◆ Problem to solve
Among the entries below, find all lines that include "Instagram" and copy them.

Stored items
----------
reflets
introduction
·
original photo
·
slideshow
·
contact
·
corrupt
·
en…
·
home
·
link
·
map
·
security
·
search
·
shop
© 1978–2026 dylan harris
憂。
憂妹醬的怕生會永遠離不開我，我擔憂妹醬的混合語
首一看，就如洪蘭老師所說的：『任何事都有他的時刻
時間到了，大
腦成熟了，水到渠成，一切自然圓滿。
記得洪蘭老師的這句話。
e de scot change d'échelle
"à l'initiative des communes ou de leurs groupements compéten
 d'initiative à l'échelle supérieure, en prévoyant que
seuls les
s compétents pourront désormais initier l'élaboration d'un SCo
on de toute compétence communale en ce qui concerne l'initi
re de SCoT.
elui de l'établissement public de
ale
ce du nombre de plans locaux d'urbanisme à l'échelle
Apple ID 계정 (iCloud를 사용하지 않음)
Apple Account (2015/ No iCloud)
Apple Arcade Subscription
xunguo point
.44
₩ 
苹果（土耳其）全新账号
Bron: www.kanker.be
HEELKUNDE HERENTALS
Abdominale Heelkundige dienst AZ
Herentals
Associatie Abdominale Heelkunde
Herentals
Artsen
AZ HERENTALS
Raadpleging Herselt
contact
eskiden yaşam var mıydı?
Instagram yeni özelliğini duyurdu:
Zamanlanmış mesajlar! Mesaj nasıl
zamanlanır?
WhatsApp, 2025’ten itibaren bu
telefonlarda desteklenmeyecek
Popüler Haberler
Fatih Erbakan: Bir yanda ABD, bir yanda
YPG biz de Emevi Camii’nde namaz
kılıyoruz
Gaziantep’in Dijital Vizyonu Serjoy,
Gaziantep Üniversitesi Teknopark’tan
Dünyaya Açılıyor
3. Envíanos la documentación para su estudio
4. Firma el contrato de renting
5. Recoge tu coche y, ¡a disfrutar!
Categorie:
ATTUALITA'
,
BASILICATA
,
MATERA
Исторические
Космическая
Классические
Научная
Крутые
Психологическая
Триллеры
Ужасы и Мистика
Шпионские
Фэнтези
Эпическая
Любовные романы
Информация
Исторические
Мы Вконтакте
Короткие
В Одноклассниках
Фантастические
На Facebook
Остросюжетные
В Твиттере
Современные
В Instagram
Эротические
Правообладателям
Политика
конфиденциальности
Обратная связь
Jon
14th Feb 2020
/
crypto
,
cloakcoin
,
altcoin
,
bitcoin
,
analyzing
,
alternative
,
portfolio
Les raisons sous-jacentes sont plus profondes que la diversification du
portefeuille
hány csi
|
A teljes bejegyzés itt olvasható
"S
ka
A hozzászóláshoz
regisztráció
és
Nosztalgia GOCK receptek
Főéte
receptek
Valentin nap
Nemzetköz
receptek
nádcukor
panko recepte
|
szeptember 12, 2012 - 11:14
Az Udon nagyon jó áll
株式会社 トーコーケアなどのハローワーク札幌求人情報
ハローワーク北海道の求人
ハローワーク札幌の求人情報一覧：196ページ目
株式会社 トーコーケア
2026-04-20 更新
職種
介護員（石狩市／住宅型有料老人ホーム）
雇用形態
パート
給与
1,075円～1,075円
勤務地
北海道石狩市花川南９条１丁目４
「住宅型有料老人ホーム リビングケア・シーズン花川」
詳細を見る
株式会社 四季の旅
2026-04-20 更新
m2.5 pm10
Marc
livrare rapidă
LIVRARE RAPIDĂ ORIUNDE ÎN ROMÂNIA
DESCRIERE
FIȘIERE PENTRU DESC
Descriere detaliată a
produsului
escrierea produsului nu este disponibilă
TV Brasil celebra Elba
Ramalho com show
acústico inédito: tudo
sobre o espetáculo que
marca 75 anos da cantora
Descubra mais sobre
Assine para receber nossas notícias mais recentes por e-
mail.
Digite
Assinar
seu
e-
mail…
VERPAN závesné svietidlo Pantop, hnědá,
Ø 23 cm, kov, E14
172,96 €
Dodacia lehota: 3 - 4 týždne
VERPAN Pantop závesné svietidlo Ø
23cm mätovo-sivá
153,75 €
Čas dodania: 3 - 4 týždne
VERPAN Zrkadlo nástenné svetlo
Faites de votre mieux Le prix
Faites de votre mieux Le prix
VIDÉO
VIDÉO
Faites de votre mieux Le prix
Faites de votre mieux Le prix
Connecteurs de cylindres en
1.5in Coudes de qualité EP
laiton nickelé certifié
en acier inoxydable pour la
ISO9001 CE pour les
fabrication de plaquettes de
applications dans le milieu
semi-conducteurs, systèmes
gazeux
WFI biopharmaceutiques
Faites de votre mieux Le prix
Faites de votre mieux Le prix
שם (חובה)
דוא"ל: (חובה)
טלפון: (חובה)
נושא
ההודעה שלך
----------
◆ Solution for this exercise
Instagram yeni özelliğini duyurdu:
В Instagram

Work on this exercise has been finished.